But what I found most striking was the discrepancy between the magnitude of Claiborne’s accomplishment and the limits of his contentment.

He went from hardscrabble boyhood in Mississippi to high-stepping celebrity in New York, kept a work calendar indistinguishable from a roundelay of indulgence, ate his way around the world while readers hung on every bite, published one best-selling cookbook after another, and made enough money and important contacts to host or be feted with birthday parties of princely excess.

He had fans, friends and fabulous kitchens, which enabled memorable dinner parties. Beyond all that he had a legacy, which should have been clear to him long before his death in 2000 at age 79. Along with James Beard and Julia Child, the other two of what the writer David Kamp calls “the big three” in his book “The United States of Arugula,” Claiborne made it not just acceptable but exciting — actually, mandatory — for home cooks and amateur eaters to concoct and swap notes about culinary rapture. On his own he turned the prospecting for great restaurants into high journalistic drama.

But in McNamee’s pages he frequently comes across as fearful, irritable, lonely and depressed. He exiles his mother from his life, eventually skipping her funeral. He marinates himself in alcohol — martinis, Montrachet, Scotch, stingers — to a point where hangovers are habitual. His story, with lessons that transcend the kitchen or brasserie, proves anew that reaching the summit doesn’t mean enjoying the view, that professional victories don’t silence personal demons, and that a loving companion matters.

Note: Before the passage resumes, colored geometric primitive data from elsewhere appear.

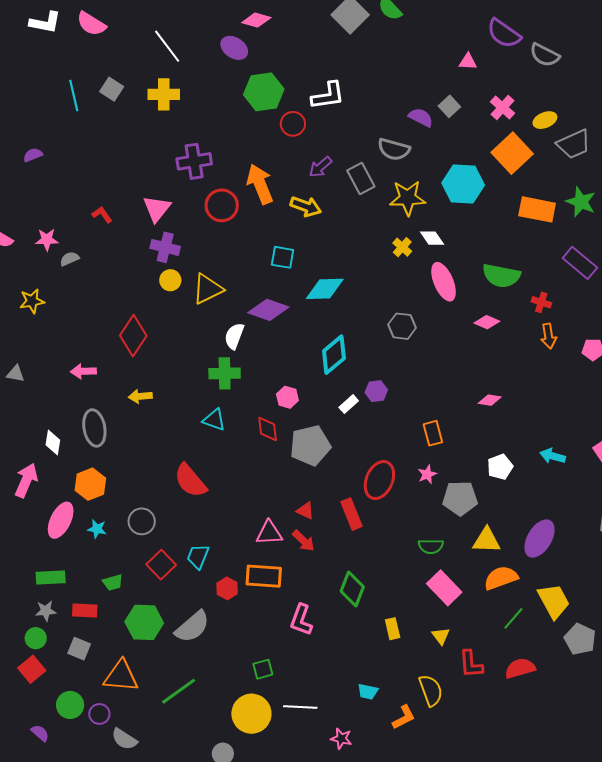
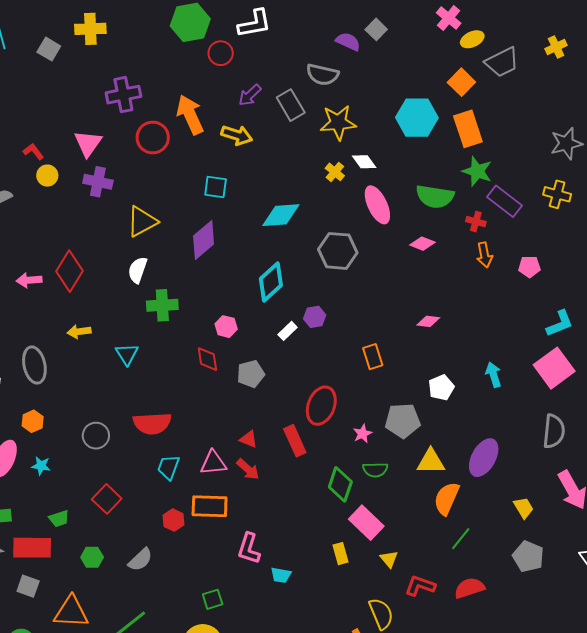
gray square: (112, 89) -> (49, 49), moved
pink cross: (502, 108) -> (449, 18), moved
orange square: (512, 153) -> (461, 82), moved, size x0.7
cyan hexagon: (463, 184) -> (417, 118), moved
green star: (581, 202) -> (477, 171), moved
orange rectangle: (537, 209) -> (468, 129), turned 63
purple rectangle: (580, 263) -> (504, 201), moved
yellow circle: (170, 280) -> (47, 176), moved
cyan diamond: (325, 289) -> (281, 215), moved
purple diamond: (268, 310) -> (204, 240), turned -57
gray hexagon: (402, 326) -> (338, 251), size x1.4
white semicircle: (234, 336) -> (138, 270), moved
pink arrow: (83, 371) -> (29, 280), moved
cyan triangle: (214, 420) -> (127, 354), moved, turned 40
gray pentagon: (310, 445) -> (251, 374), size x0.7
cyan arrow: (553, 456) -> (493, 375), turned 60
pink star: (427, 474) -> (363, 434), moved
red semicircle: (190, 481) -> (152, 423), moved, turned -51
orange hexagon: (90, 484) -> (33, 421), size x0.7
gray circle: (142, 521) -> (96, 436), moved
cyan trapezoid: (198, 556) -> (168, 467), moved
orange semicircle: (501, 578) -> (447, 498), turned -44
pink rectangle: (444, 588) -> (366, 523), moved
green diamond: (352, 589) -> (340, 484), moved
yellow trapezoid: (554, 601) -> (524, 508), moved, size x0.6
red rectangle: (85, 610) -> (32, 548), size x1.5
green hexagon: (144, 622) -> (92, 557), size x0.6
gray semicircle: (192, 627) -> (140, 560), size x0.7
red L-shape: (471, 664) -> (420, 586), turned 116
cyan trapezoid: (368, 692) -> (281, 575), moved

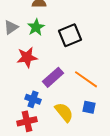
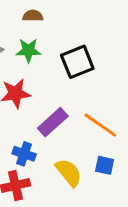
green star: (36, 27) -> (28, 50), turned 30

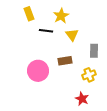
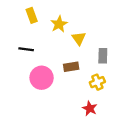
yellow star: (61, 16) -> (59, 24), moved
black line: (46, 31) -> (26, 49), moved

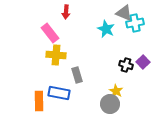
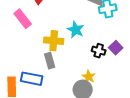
cyan star: (106, 29) -> (76, 30), moved
yellow cross: (56, 55) -> (54, 41), moved

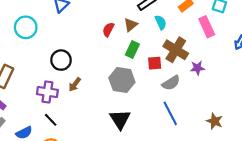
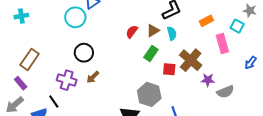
cyan semicircle: (161, 22) -> (172, 33), moved
cyan circle: (26, 27) -> (75, 17), moved
gray hexagon: (122, 80) -> (149, 94), moved
gray semicircle: (171, 83) -> (225, 92), moved
black line: (51, 120) -> (54, 101), moved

Claiborne often lacked one who was wholly devoted.

Part of his challenge was being gay in a very different country and time. In 1963, as his star at The Times rose ever higher, there appeared this front-page headline: “Growth of Overt Homosexuality in City Provokes Wide Concern.” Emperor of the newspaper’s food pages, he was reduced to anthropological curiosity on its cover.

And by 1971, he was jaded. “Here he was, fifty years old, at the top of a profession that he had created, the king of a kingdom he had created, and bored stiff,” McNamee writes. Claiborne quit The Times for about three years, then returned. He drank enough to wind up with a cracked scalp and 27 stitches on one occasion and an arrest for driving while intoxicated on another.

He seemed somewhat estranged from his triumphs. But then he was estranged from himself, evident in his uncharacteristically sluggish progress on his ultimately disparaged memoir, for which he would “hammer out single paragraphs, not knowing where they might fit.”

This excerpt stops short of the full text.